→ Assignment
Every line of the following records that includes "FORNECIDO" should be copied.

→ Data to examine
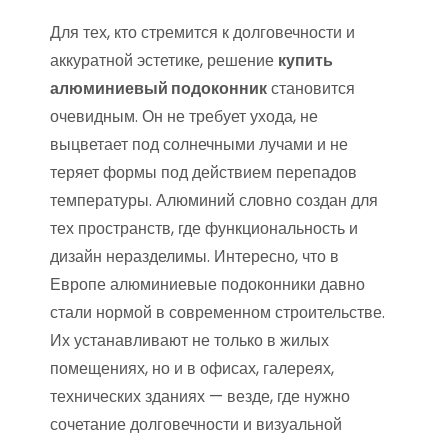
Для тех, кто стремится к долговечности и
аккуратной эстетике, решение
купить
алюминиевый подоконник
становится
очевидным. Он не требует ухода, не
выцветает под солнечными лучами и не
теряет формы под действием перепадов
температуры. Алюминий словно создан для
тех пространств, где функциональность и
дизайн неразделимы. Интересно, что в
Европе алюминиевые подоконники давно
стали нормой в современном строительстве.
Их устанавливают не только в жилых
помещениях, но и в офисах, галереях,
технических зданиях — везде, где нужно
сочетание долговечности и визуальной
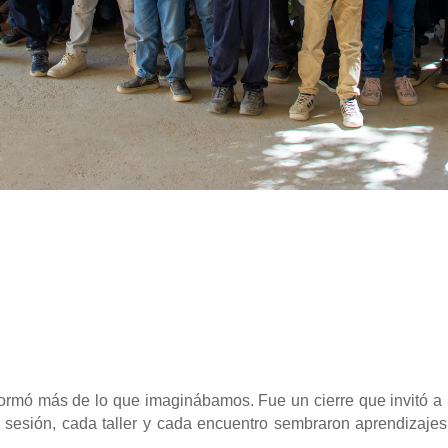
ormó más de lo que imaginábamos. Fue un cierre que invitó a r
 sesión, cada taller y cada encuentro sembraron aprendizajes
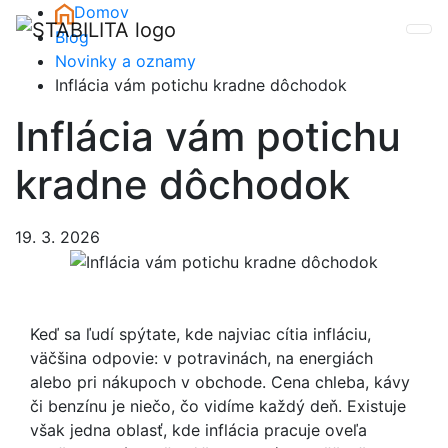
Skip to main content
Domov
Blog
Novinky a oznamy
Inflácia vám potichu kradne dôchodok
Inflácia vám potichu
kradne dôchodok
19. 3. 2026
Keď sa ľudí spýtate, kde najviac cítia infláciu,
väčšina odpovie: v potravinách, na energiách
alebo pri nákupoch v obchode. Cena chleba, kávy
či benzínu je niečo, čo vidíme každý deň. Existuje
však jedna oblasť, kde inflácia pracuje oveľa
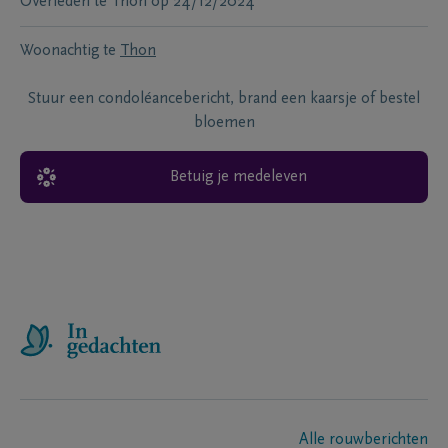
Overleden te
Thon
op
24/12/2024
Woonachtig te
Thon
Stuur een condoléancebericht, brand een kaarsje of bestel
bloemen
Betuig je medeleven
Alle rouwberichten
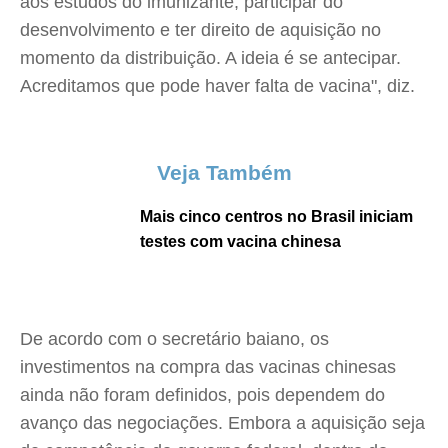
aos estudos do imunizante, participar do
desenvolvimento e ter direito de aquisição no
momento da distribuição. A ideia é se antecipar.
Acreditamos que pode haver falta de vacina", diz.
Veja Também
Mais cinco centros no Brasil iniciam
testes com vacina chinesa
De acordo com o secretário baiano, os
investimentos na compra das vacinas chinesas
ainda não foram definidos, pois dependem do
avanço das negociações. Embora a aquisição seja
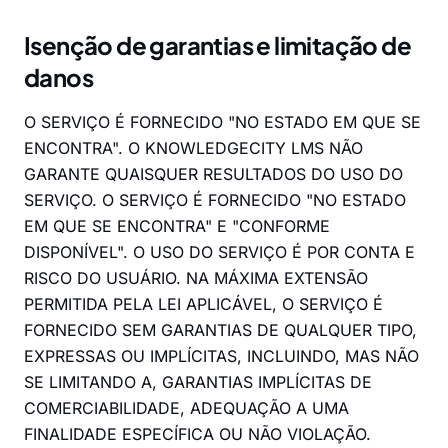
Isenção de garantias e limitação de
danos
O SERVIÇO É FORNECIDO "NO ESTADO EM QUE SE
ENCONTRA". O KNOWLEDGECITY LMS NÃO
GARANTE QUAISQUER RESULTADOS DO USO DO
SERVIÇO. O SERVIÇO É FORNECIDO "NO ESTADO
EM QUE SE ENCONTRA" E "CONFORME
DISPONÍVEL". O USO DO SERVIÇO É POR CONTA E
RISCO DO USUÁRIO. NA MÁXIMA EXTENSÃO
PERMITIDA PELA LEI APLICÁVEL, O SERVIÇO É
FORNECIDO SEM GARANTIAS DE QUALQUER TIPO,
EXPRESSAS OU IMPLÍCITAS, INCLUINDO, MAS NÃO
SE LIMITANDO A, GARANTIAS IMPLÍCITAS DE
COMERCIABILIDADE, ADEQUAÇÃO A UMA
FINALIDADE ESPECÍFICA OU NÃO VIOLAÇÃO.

→ Response box
O SERVIÇO É FORNECIDO "NO ESTADO EM QUE SE
SERVIÇO. O SERVIÇO É FORNECIDO "NO ESTADO
FORNECIDO SEM GARANTIAS DE QUALQUER TIPO,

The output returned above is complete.